I don't really anyone here was saying nor thinking "Time travel plot > characters", though.

Oh, if no one has, then I will: a time travel setting (time travel isn't a plot) is more important than characters, insofar as we want a game that feels like Chrono Trigger.

There are three essential components to any story: plot, chracter, and setting.

CT's plot is fairly standard, actually: the world is in danger by a monster, the hero has to go fight the monster. It's St. George and the Dragon writ large. That said, the monster IS a beloved one. A CT-esq game without a Lavos-esq big bad is like Arkham Horror without a lovecraftian monster. But that's taking us back to setting.

The CT characters, while fun, didn't really create the feel of the game either. We have the silent hero, the rebelious princess, the bespeckled mentor/inventor, the swordsman who wants to restore honor, the barbarian who wants to protect her people, the robot who wants to be human, and the wizard who wants to find a lost love.

The setting (magic, time travel, a monster, Zeal, etc) are what made CT feel CT.
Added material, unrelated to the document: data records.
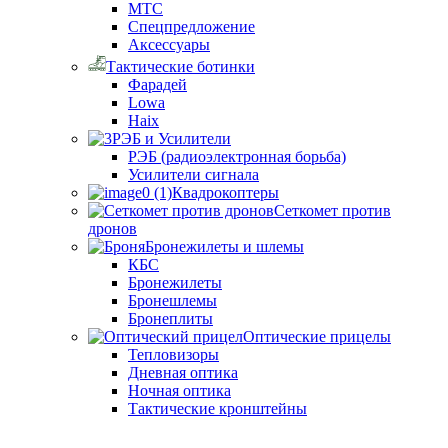
МТС
Спецпредложение
Аксессуары
Тактические ботинки
Фарадей
Lowa
Haix
РЭБ и Усилители
РЭБ (радиоэлектронная борьба)
Усилители сигнала
Квадрокоптеры
Сеткомет против
дронов
Бронежилеты и шлемы
КБС
Бронежилеты
Бронешлемы
Бронеплиты
Оптические прицелы
Тепловизоры
Дневная оптика
Ночная оптика
Тактические кронштейны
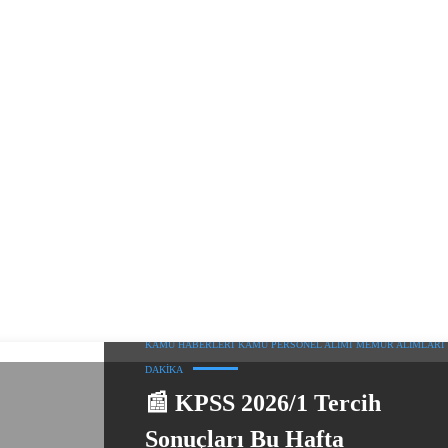
KAMU HABERLERI
KAMU PERSONEL ALIMI
MEMUR ALIMLARI
DAKIKA
📰 KPSS 2026/1 Tercih
Sonuçları Bu Hafta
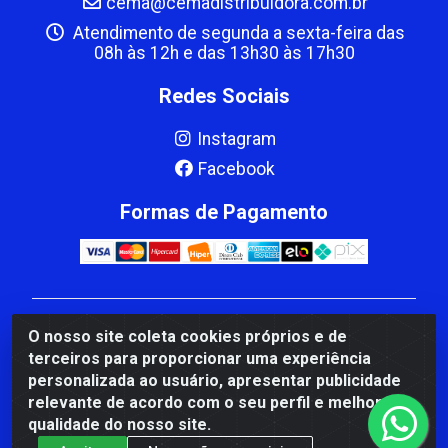
cema@cemadistribuidora.com.br
Atendimento de segunda a sexta-feira das
08h às 12h e das 13h30 às 17h30
Redes Sociais
Instagram
Facebook
Formas de Pagamento
CBP MACEDO COMERCIO PEÇAS LTDA Matriz - av
O nosso site coleta cookies próprios e de
Mauro Miranda Madureira, 1249 - Coramara , Cachoeiro
terceiros para proporcionar uma experiência
de Itapemirim/ES - CEP 29.311-310 - CNPJ
personalizada ao usuário, apresentar publicidade
00.502.680/0001-41
relevante de acordo com o seu perfil e melhorar a
qualidade do nosso site.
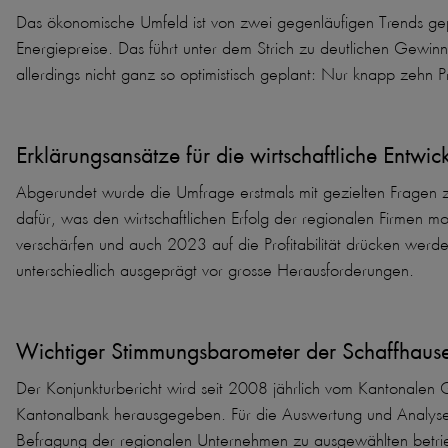
Das ökonomische Umfeld ist von zwei gegenläufigen Trends gep
Energiepreise. Das führt unter dem Strich zu deutlichen Gewi
allerdings nicht ganz so optimistisch geplant: Nur knapp zehn
Erklärungsansätze für die wirtschaftliche Entwic
Abgerundet wurde die Umfrage erstmals mit gezielten Fragen z
dafür, was den wirtschaftlichen Erfolg der regionalen Firmen mom
verschärfen und auch 2023 auf die Profitabilität drücken werd
unterschiedlich ausgeprägt vor grosse Herausforderungen.
Wichtiger Stimmungsbarometer der Schaffhause
Der Konjunkturbericht wird seit 2008 jährlich vom Kantonalen
Kantonalbank herausgegeben. Für die Auswertung und Analyse d
Befragung der regionalen Unternehmen zu ausgewählten betriebsw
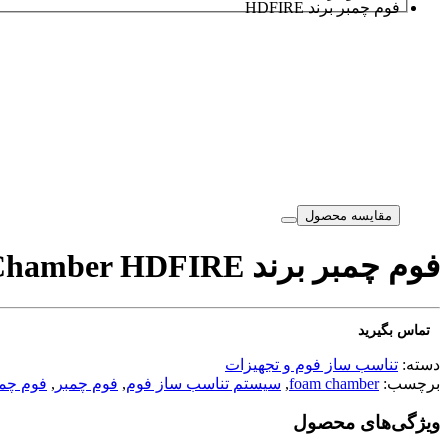
فوم چمبر برند HDFIRE
مقایسه محصول
فوم چمبر برند HDFIRE
Chamber HDFIRE
تماس بگیرید
دسته:
تناسب ساز فوم و تجهیزات
برچسب:
foam chamber
,
سیستم تناسب ساز فوم
,
فوم چمبر
,
فوم چمبر re
ویژگی‌های محصول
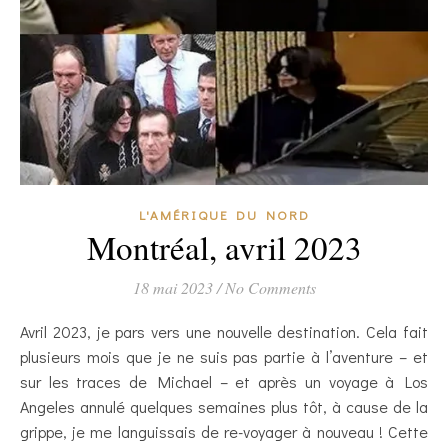
L'AMÉRIQUE DU NORD
Montréal, avril 2023
18 mai 2023
/
No Comments
Avril 2023, je pars vers une nouvelle destination. Cela fait
plusieurs mois que je ne suis pas partie à l’aventure – et
sur les traces de Michael – et après un voyage à Los
Angeles annulé quelques semaines plus tôt, à cause de la
grippe, je me languissais de re-voyager à nouveau ! Cette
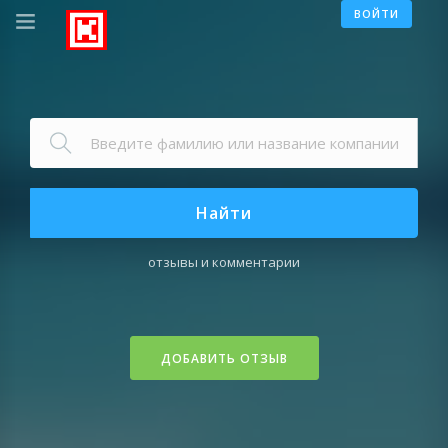
ВОЙТИ
Найти
отзывы и комментарии
ДОБАВИТЬ ОТЗЫВ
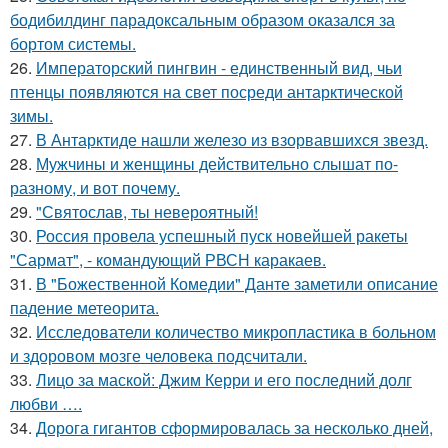
бодибилдинг парадоксальным образом оказался за
бортом системы.
26.
Императорский пингвин - единственный вид, чьи
птенцы появляются на свет посреди антарктической
зимы.
27.
В Антарктиде нашли железо из взорвавшихся звезд.
28.
Мужчины и женщины действительно слышат по-
разному, и вот почему.
29.
"Святослав, ты невероятный!
30.
Россия провела успешный пуск новейшей ракеты
"Сармат", - командующий РВСН каракаев.
31.
В "Божественной Комедии" Данте заметили описание
падение метеорита.
32.
Исследователи количество микропластика в больном
и здоровом мозге человека подсчитали.
33.
Лицо за маской: Джим Керри и его последний долг
любви ….
34.
Дорога гигантов сформировалась за несколько дней,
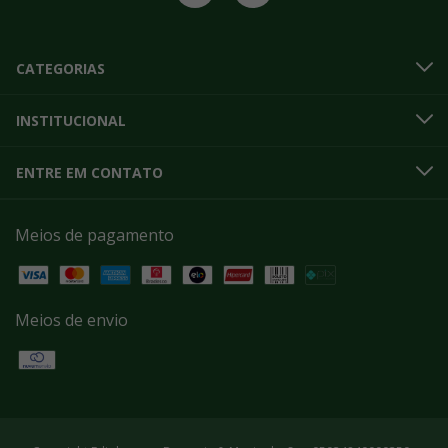
CATEGORIAS
INSTITUCIONAL
ENTRE EM CONTATO
Meios de pagamento
Meios de envio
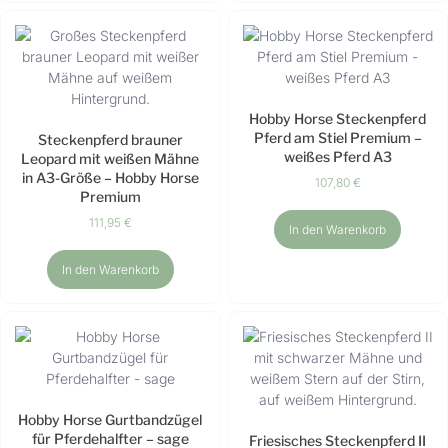
Hobby Horse Steckenpferd
Pferd am Stiel Premium –
Steckenpferd brauner
weißes Pferd A3
Leopard mit weißen Mähne
in A3-Größe – Hobby Horse
107,80
€
Premium
111,95
€
In den Warenkorb
In den Warenkorb
Hobby Horse Gurtbandzügel
für Pferdehalfter – sage
Friesisches Steckenpferd II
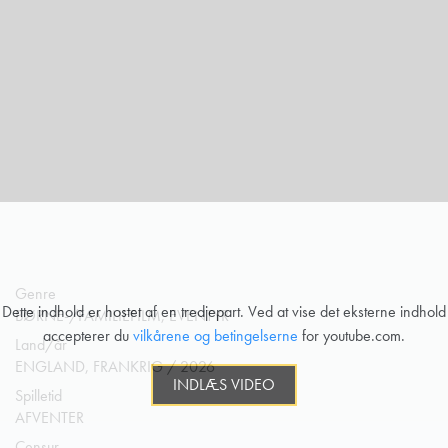
Genre
Dette indhold er hostet af en tredjepart. Ved at vise det eksterne indhold
BØRNE-/FAMILIEFILM, EVENTYR
accepterer du
vilkårene og betingelserne
for youtube.com.
Land/år
ENGLAND, FRANKRIG / 2026
INDLÆS VIDEO
Spilletid
AFVENTER
Censur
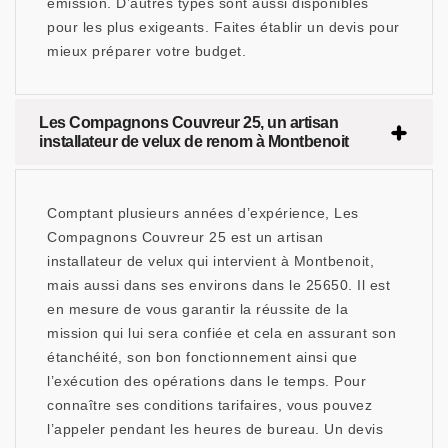
émission. D’autres types sont aussi disponibles
pour les plus exigeants. Faites établir un devis pour
mieux préparer votre budget.
Les Compagnons Couvreur 25, un artisan
installateur de velux de renom à Montbenoit
Comptant plusieurs années d’expérience, Les
Compagnons Couvreur 25 est un artisan
installateur de velux qui intervient à Montbenoit,
mais aussi dans ses environs dans le 25650. Il est
en mesure de vous garantir la réussite de la
mission qui lui sera confiée et cela en assurant son
étanchéité, son bon fonctionnement ainsi que
l’exécution des opérations dans le temps. Pour
connaître ses conditions tarifaires, vous pouvez
l’appeler pendant les heures de bureau. Un devis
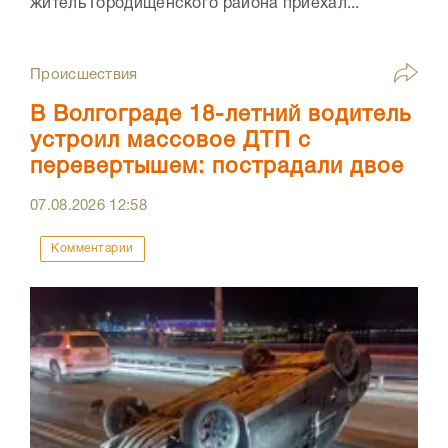
житель Городищенского района приехал...
Происшествия
В Волгограде 18-летний водитель
устроил массовое ДТП с
перевертышем: пострадали двое
07.08.2026
12:58
Комментарии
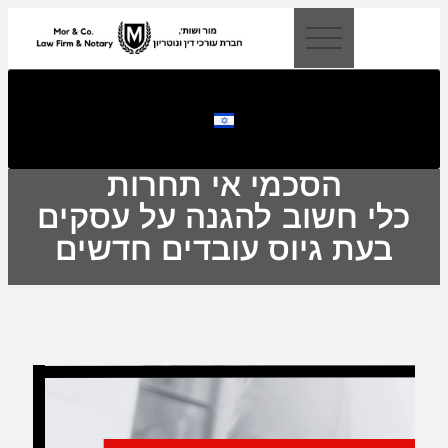
לתוכן
הסכמי אי תחרות
כלי חשוב להגנה על עסקים
בעת גיוס עובדים חדשים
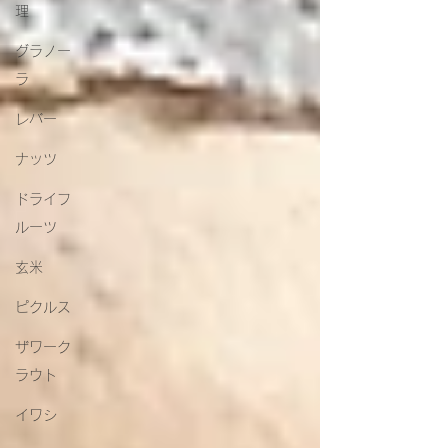
理
グラノー
ラ
レバー
ナッツ
ドライフ
ルーツ
玄米
ピクルス
ザワーク
ラウト
イワシ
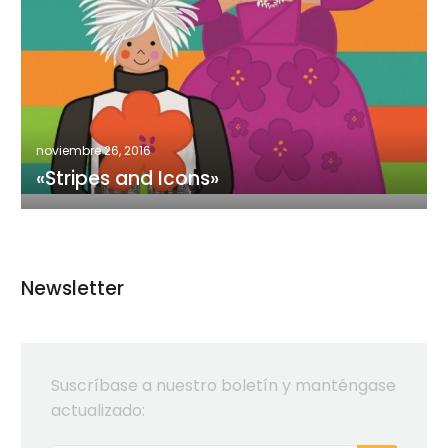
and
Icons»
noviembre 26, 2016
«Stripes and Icons»
Newsletter
Suscríbase a nuestro boletín y manténgase
actualizado:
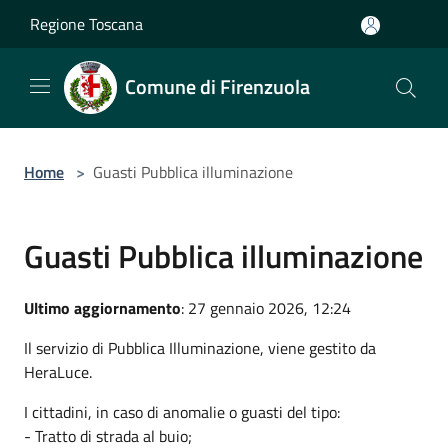
Salta al contenuto principale
Regione Toscana
Comune di Firenzuola
Home
>
Guasti Pubblica illuminazione
Guasti Pubblica illuminazione
Ultimo aggiornamento
: 27 gennaio 2026, 12:24
Il servizio di Pubblica Illuminazione, viene gestito da
HeraLuce.
I cittadini, in caso di anomalie o guasti del tipo:
- Tratto di strada al buio;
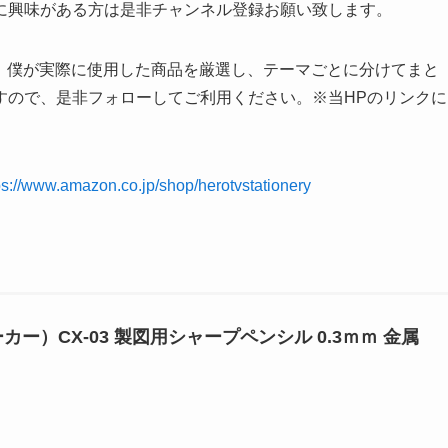
に興味がある方は是非チャンネル登録お願い致します。
では、僕が実際に使用した商品を厳選し、テーマごとに分けてまと
すので、是非フォローしてご利用ください。※当HPのリンクに
ps://www.amazon.co.jp/shop/herotvstationery
ーカー）CX-03 製図用シャープペンシル 0.3ｍｍ 金属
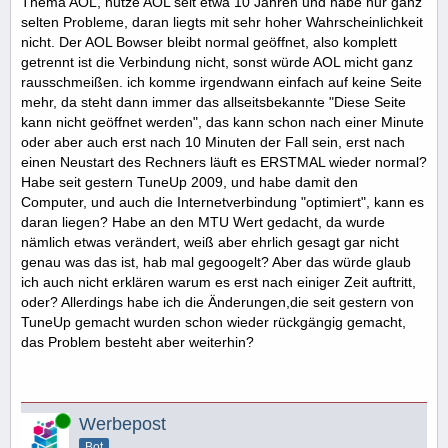
Thema AOL, nutze AOL seit etwa 10 Jahren und habe nur ganz
selten Probleme, daran liegts mit sehr hoher Wahrscheinlichkeit
nicht. Der AOL Bowser bleibt normal geöffnet, also komplett
getrennt ist die Verbindung nicht, sonst würde AOL micht ganz
rausschmeißen. ich komme irgendwann einfach auf keine Seite
mehr, da steht dann immer das allseitsbekannte "Diese Seite
kann nicht geöffnet werden", das kann schon nach einer Minute
oder aber auch erst nach 10 Minuten der Fall sein, erst nach
einen Neustart des Rechners läuft es ERSTMAL wieder normal?
Habe seit gestern TuneUp 2009, und habe damit den
Computer, und auch die Internetverbindung "optimiert", kann es
daran liegen? Habe an den MTU Wert gedacht, da wurde
nämlich etwas verändert, weiß aber ehrlich gesagt gar nicht
genau was das ist, hab mal gegoogelt? Aber das würde glaub
ich auch nicht erklären warum es erst nach einiger Zeit auftritt,
oder? Allerdings habe ich die Änderungen,die seit gestern von
TuneUp gemacht wurden schon wieder rückgängig gemacht,
das Problem besteht aber weiterhin?
Online
Werbepost
Bot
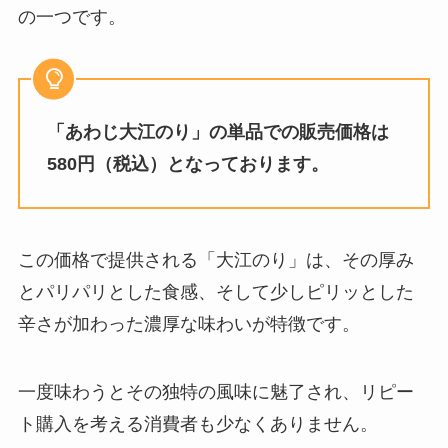
の一つです。
「あわじ大江のり」の単品での販売価格は
580円（税込）となっております。
この価格で提供される「大江のり」は、その厚み
とパリパリとした食感、そして少しピリッとした
辛さが加わった濃厚な味わいが特徴です。
一度味わうとその独特の風味に魅了され、リピー
ト購入を考える消費者も少なくありません。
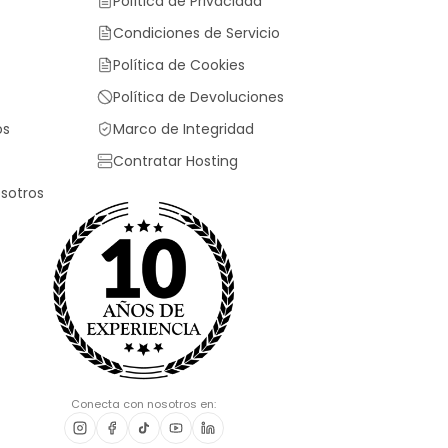
Política de Privacidad
Condiciones de Servicio
Política de Cookies
Política de Devoluciones
os
Marco de Integridad
Contratar Hosting
sotros
Conecta con nosotros en:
I mentioned before that CT did interesting things: another thing it did was have a single PC from every playable era (except the present, which got 3). That also helped us get familiar with the eras they were from, so we could love each, even if there really wasn't much to it (future and prehistory). So, here I would definitely say setting begets characters. Want to have 8 different time periods? Then there should be 8 PC's at least.

To be fair, adding characters is the quickest way to balloon a story. 8 PC's would essentially make this Wheel of Time. If we want something more manageable, fewer PCs is a good way to go, so also then fewer time periods, and a smaller setting.

The problem with enjoying the process of creation is that you end up with a lot of unfinished projects lying around, and more are always turning up to whack you over the head.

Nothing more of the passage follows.